By Mike Harrington
Sabres winger Thomas Vanek has done plenty of skating the last few months during the NHL lockout and even played some games for Graz, his hometown team in his native Austria.
Now that there's a tentative deal to end the lockout and start training camp, likely on Saturday, Vanek said he was relieved. But that doesn't mean he's happy one bit about losing nearly half the season.
"I think this whole lockout was stupid," Vanek said today after skating with several teammates at the Northtown Center of Amherst. "I think it should have been settled before the season started and we should have played 82 games but you can't change the past. You move on. Do I like what happened? No. But again, it is what it was, which was sad. I'm just glad we settled and at least we can play hockey this year."

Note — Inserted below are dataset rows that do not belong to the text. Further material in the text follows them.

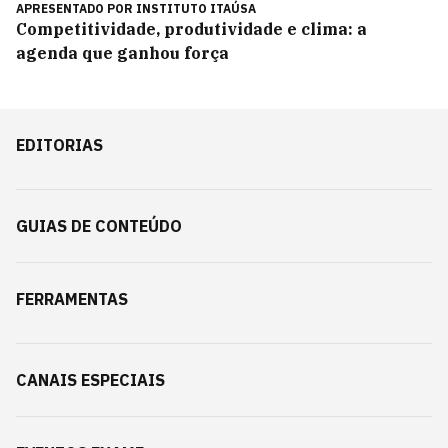
APRESENTADO POR
INSTITUTO ITAÚSA
Competitividade, produtividade e clima: a
agenda que ganhou força
EDITORIAS
GUIAS DE CONTEÚDO
FERRAMENTAS
CANAIS ESPECIAIS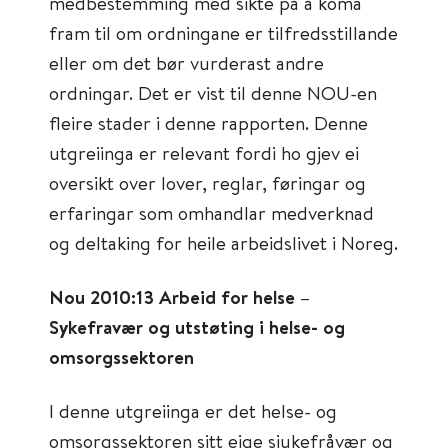
medbestemming med sikte på å koma
fram til om ordningane er tilfredsstillande
eller om det bør vurderast andre
ordningar. Det er vist til denne NOU-en
fleire stader i denne rapporten. Denne
utgreiinga er relevant fordi ho gjev ei
oversikt over lover, reglar, føringar og
erfaringar som omhandlar medverknad
og deltaking for heile arbeidslivet i Noreg.
Nou 2010:13 Arbeid for helse –
Sykefravær og utstøting i helse- og
omsorgssektoren
I denne utgreiinga er det helse- og
omsorgssektoren sitt eige sjukefråvær og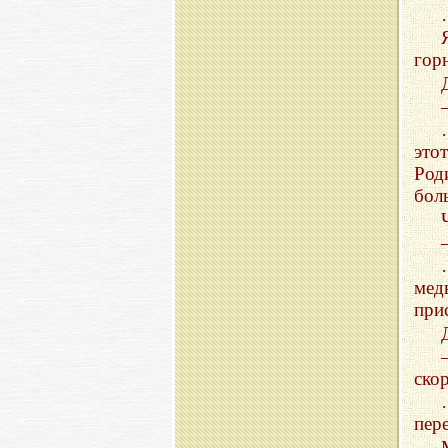
гор
это
Род
бол
мед
при
ско
пер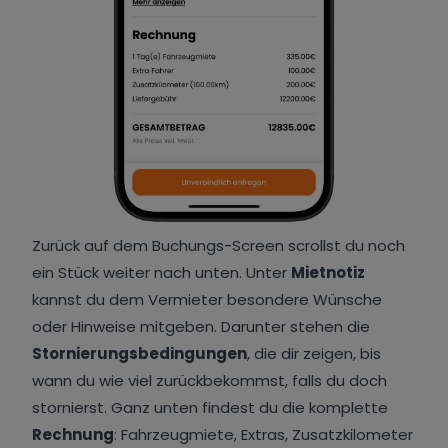
Zurück auf dem Buchungs-Screen scrollst du noch
ein Stück weiter nach unten. Unter
Mietnotiz
kannst du dem Vermieter besondere Wünsche
oder Hinweise mitgeben. Darunter stehen die
Stornierungsbedingungen
, die dir zeigen, bis
wann du wie viel zurückbekommst, falls du doch
stornierst. Ganz unten findest du die komplette
Rechnung
: Fahrzeugmiete, Extras, Zusatzkilometer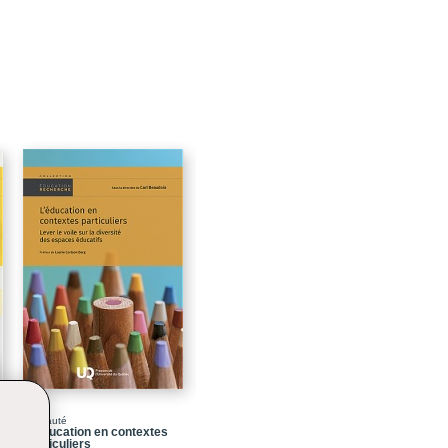
Nouveauté
L’éducation en contextes
particuliers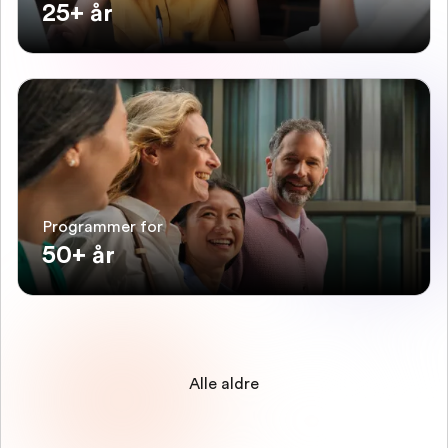
25+ år
Programmer for
50+ år
Alle aldre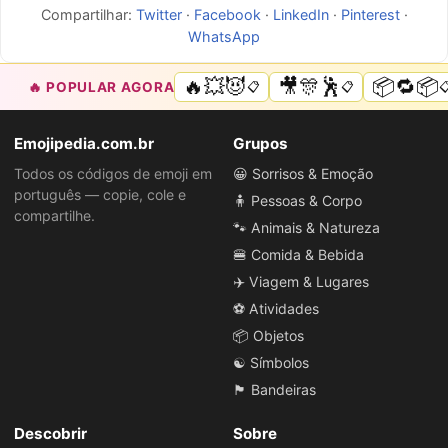
Compartilhar:
Twitter
·
Facebook
·
LinkedIn
·
Pinterest
·
WhatsApp
🔥💥😈
🎥🎊🕺
📦🔁📦
🔥 POPULAR AGORA
📋
📋

Emojipedia.com.br
Grupos
Todos os códigos de emoji em
😀 Sorrisos & Emoção
português — copie, cole e
🧍 Pessoas & Corpo
compartilhe.
🐾 Animais & Natureza
🍔 Comida & Bebida
✈️ Viagem & Lugares
⚽ Atividades
📦 Objetos
☯️ Símbolos
🏴 Bandeiras
Descobrir
Sobre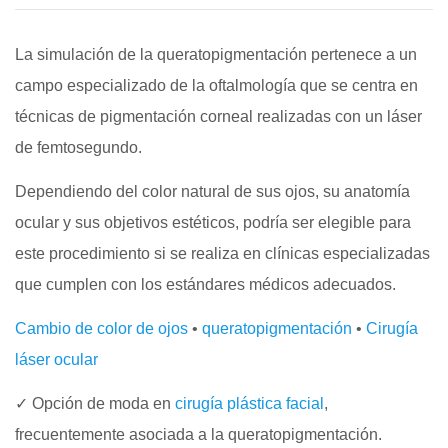
La simulación de la queratopigmentación pertenece a un
campo especializado de la oftalmología que se centra en
técnicas de pigmentación corneal realizadas con un láser
de femtosegundo.
Dependiendo del color natural de sus ojos, su anatomía
ocular y sus objetivos estéticos, podría ser elegible para
este procedimiento si se realiza en clínicas especializadas
que cumplen con los estándares médicos adecuados.
Cambio de color de ojos
•
queratopigmentación
•
Cirugía
láser ocular
✓ Opción de moda en
cirugía plástica facial
,
frecuentemente asociada a la queratopigmentación.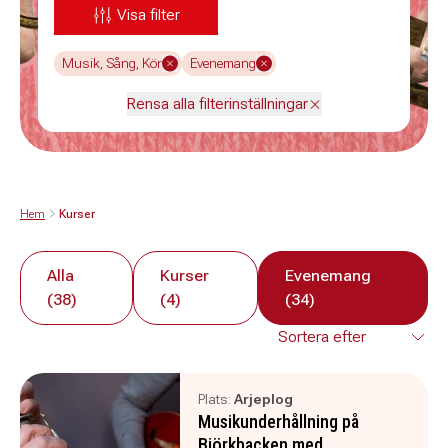
Visa filter
Musik, Sång, Kör
Evenemang
Rensa alla filterinställningar
Hem
Kurser
Alla
Kurser
Evenemang
(38)
(4)
(34)
Plats:
Arjeplog
Musikunderhållning på
Björkbacken med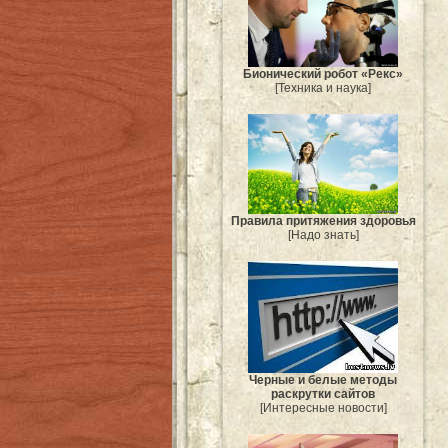
Бионический робот «Рекс»
[Техника и наука]
Правила притяжения здоровья
[Надо знать]
Черные и белые методы
раскрутки сайтов
[Интересные новости]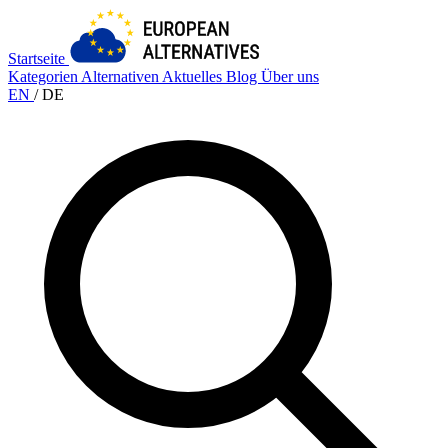
Startseite
Kategorien
Alternativen
Aktuelles
Blog
Über uns
EN
/
DE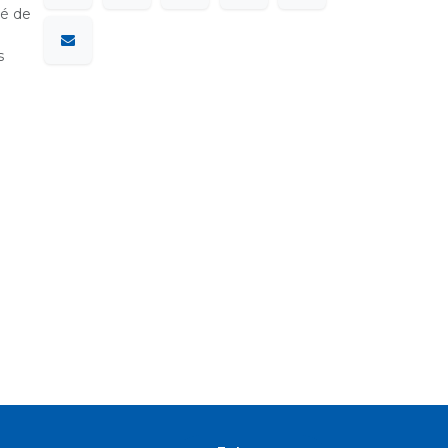
sé de
s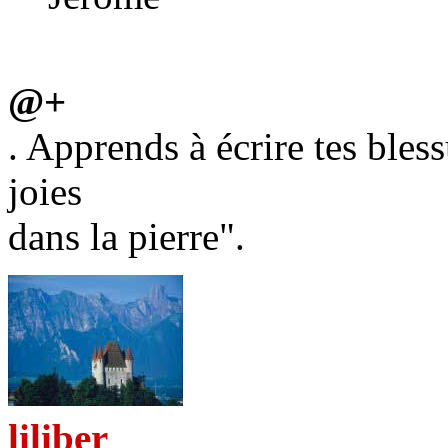
@+
. Apprends à écrire tes bless
joies
dans la pierre".
liliber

The players did make some gains late in negotiations, like added pension benefits and a higher year two salary cap. But they pale in comparisons to lots of lost paychecks, especially to a player like Vanek who was scheduled to make $6.4 million this year in the sixth season of the seven-year, $50 million pact. He signed it in 2007 after the Edmonton Oilers handed him an offer sheet and the Sabres were forced to match it in the wake of the loss of Daniel Briere and Chris Drury.
"It wasn't worth it," Vanek said. "I think we could have settled the same deal months ago. But was it necessary? Yeah. Because they weren't willing to negotiate. So that's the sad part about it. ... I thought we were willing to negotiate and negotiate fair. You look way back at the first offer, 43 percent**, and it's like where do we start? That's where it all started going south so early, which was not good."
(**The NHL initially offered the players just 43 percent of hockey-related revenues while the players had been earning 57. The sides settled on 50-50.)
Vanek said he hoped fans understood the situation and admitted it will be a long road to regain their trust -- as well as rebuild the relationship between the players and the league.
"At the end of the day, the players love the game and you hope there's enough owners that love it and I'm sure they do," he said. "And we have 8-10 years to work on it. You start with small steps. It's an industry. They need us, we need them and we've got to find a common ground."